Miriam waved at the ticket office. "He's not lying about my cousin: she's on her way. Trouble is, if we bug out before she gets here she's going to walk into
them.
So I think we ought to sit tight." She closed the door anyway, and glanced round, looking for something to bar it with. "I can get us both out of here in an emergency," she said, a moment of doubt cutting in when she recalled the extreme nausea of her most recent attempts to world-walk.

The first car-
more like a steam-powered minivan,
Miriam noted-rounded the back of the station and disappeared from sight. Almost two minutes had passed since they reached the station. Miriam slid aside from the windows, while Burgeson did likewise. Boots thudded on the ground outside: the only sounds within the building were the pounding of blood in her ears and the quiet sobbing of the ticket inspector.

"Mr. Burgeson!" The voice behind the bullhorn sounded almost jovial: "And the mysterious Mrs. Fletcher! Or should I say,
Beckstein?"
He made it sound like an accusation. "Welcome to California! My colleague Inspector Smith has told me all about you both and I thought, why, we really ought to have a little chat. And I thought, why not have it somewhere quiet-like, and intimate, instead of in town where there are lots of flapping ears to take note of what we say?"

Across the room, Burgeson was mouthing something at her. His face was in shadow, making it hard to interpret. The inspector knelt in the middle of the floor, in a square of sunlight, sobbing softly as he rocked from side to side wringing his hands. The appearance of the Polis had quite unmanned him.

"Like this: parlez vous Francoise, Madame Beckstein?"

Miriam felt faint.
They think I'm a French spy?
Either the heat or the tension or some other strain was plucking her nerves like guitar strings. Somehow Erasmus had fetched up almost as far away as it was possible to get, twelve feet away across open ground overlooked by a window. To get him out of here one or the other of them would need to cross that expanse of empty floor, in front of-

The ticket inspector snapped, flickering from broken passivity to panic in a fraction a second.
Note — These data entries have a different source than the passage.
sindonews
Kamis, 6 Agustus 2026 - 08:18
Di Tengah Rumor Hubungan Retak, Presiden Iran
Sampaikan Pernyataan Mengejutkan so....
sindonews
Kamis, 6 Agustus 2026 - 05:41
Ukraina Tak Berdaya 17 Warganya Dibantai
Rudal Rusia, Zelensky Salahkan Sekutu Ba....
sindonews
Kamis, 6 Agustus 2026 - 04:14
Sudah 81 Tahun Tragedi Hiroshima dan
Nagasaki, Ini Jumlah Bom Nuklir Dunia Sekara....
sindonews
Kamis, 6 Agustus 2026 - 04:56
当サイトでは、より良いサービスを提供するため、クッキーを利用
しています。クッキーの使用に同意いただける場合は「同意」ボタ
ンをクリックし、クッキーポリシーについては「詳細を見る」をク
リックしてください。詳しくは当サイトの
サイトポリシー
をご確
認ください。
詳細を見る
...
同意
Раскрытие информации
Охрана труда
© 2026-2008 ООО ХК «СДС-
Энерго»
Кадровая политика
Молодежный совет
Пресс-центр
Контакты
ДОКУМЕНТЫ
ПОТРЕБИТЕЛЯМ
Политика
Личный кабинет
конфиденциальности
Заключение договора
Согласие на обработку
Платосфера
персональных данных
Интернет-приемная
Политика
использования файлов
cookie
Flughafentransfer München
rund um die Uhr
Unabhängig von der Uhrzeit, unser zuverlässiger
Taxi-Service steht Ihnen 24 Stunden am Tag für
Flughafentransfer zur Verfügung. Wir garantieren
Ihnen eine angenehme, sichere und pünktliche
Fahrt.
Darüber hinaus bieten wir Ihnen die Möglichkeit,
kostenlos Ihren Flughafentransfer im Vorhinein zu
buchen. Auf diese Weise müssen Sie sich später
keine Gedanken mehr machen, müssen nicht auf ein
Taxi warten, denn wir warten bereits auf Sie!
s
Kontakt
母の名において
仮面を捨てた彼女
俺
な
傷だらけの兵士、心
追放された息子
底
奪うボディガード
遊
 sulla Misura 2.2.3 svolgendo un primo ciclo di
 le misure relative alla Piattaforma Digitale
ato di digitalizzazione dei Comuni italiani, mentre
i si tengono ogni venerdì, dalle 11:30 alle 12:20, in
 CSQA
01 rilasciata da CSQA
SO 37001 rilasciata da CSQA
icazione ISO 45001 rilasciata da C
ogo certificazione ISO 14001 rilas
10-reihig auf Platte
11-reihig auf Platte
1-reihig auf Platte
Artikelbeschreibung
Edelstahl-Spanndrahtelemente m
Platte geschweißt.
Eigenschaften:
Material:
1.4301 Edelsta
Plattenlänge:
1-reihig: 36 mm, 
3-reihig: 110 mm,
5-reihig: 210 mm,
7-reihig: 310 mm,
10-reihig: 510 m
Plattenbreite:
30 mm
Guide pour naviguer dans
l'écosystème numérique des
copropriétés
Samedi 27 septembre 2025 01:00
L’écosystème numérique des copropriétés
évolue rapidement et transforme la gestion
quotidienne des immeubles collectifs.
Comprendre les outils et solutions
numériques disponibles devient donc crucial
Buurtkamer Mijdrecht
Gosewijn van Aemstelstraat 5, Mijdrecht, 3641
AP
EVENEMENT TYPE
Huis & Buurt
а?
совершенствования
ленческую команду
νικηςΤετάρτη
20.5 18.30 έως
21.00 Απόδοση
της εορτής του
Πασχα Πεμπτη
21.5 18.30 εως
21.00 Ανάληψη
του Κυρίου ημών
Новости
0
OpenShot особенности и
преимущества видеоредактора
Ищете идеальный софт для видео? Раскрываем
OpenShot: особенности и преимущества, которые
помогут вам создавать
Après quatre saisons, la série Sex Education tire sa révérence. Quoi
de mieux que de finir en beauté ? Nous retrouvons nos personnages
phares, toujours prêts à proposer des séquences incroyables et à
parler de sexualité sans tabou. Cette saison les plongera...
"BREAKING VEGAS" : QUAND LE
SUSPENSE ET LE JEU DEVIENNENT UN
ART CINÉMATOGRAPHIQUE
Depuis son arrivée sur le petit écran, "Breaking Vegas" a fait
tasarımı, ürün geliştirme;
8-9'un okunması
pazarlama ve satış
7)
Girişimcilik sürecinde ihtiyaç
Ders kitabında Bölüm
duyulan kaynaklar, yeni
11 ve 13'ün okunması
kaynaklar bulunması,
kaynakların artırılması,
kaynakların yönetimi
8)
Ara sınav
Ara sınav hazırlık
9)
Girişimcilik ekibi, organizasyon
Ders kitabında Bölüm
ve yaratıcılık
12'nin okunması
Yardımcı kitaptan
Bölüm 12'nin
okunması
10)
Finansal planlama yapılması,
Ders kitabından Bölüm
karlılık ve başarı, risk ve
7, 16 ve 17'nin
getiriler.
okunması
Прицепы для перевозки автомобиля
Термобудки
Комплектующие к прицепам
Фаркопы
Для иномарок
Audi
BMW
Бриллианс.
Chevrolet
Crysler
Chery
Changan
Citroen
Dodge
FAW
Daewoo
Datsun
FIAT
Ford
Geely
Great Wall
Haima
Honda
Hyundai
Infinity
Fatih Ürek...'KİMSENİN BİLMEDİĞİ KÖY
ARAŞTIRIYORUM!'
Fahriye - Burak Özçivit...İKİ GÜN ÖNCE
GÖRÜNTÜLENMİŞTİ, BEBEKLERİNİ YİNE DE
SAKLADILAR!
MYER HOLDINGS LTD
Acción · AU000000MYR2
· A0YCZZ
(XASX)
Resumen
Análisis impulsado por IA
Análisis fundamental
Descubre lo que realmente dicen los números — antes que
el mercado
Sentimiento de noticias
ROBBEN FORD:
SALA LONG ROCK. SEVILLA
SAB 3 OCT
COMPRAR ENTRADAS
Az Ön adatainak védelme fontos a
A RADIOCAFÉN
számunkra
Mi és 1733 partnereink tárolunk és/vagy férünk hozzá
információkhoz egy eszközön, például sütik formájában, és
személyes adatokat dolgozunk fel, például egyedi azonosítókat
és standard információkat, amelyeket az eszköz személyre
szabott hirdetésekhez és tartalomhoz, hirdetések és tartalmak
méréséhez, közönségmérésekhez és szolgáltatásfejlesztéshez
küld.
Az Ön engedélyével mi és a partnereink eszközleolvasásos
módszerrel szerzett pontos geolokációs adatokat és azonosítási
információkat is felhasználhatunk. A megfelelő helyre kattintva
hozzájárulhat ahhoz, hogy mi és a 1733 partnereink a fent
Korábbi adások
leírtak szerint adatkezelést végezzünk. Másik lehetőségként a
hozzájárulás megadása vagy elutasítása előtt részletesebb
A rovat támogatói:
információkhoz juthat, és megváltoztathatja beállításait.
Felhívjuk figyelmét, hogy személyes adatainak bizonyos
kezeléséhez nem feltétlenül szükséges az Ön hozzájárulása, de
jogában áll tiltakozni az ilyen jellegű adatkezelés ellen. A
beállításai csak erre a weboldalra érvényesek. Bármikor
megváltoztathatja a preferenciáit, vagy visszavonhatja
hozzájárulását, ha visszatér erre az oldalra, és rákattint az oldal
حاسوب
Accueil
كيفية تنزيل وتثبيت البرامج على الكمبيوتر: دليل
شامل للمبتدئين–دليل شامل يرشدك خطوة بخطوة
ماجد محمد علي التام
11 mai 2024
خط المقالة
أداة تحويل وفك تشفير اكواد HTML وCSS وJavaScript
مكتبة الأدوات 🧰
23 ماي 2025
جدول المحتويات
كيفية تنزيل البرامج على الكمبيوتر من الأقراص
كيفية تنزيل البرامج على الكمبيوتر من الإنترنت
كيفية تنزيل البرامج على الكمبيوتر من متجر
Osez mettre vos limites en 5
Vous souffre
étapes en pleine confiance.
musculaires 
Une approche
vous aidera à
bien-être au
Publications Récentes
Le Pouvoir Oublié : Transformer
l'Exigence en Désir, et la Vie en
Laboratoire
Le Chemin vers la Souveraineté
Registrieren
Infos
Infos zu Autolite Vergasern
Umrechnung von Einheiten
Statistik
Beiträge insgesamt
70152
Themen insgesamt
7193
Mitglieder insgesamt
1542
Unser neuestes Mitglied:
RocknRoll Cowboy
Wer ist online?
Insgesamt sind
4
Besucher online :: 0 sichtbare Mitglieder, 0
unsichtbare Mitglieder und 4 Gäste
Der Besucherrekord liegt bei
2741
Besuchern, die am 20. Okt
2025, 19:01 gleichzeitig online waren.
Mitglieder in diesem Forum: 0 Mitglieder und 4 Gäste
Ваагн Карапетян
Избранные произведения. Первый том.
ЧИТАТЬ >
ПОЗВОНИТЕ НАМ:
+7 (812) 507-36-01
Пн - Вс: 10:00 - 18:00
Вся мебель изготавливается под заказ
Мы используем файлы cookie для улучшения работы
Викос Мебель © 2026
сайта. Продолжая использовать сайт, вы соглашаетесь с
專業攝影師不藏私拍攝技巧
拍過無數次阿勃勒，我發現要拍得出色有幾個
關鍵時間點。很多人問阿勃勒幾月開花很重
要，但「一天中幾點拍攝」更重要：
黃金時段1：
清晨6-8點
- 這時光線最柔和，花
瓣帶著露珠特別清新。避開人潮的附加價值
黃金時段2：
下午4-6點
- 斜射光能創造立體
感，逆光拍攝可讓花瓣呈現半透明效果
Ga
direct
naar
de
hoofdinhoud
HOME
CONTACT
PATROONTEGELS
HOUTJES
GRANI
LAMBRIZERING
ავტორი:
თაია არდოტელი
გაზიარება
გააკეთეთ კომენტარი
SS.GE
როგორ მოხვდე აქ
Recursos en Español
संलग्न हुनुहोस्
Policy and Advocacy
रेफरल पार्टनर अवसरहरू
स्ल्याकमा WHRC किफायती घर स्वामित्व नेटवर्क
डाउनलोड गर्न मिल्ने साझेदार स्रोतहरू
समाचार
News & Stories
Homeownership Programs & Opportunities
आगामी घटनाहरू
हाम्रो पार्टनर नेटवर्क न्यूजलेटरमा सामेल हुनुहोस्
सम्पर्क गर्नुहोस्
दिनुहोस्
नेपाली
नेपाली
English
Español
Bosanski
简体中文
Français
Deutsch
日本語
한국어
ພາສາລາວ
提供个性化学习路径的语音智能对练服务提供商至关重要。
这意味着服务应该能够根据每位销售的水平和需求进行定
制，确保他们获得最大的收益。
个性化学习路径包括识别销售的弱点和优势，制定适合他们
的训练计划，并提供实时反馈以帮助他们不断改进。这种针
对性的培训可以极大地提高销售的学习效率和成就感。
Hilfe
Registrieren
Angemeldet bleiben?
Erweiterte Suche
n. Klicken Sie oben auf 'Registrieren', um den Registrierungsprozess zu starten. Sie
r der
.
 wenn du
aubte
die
He lurched to his feet and ran at the window, screaming,
"Don't hurt me!"

Erasmus brought his right hand up, and Miriam saw the pistol in it. He hesitated for a long moment as the inspector fumbled with the window, throwing it wide and leaning out.
"Let me
-" he shouted: then a spatter of shots cracked through the glass, and any sense of what he had been trying to say.

The bullhorn blared, unattended, as the inspector's body slumped through the half-open window and Miriam, seeing her chance, ducked and darted across the room, avoiding the lit spaces on the floor, to fetch up beside Burgeson.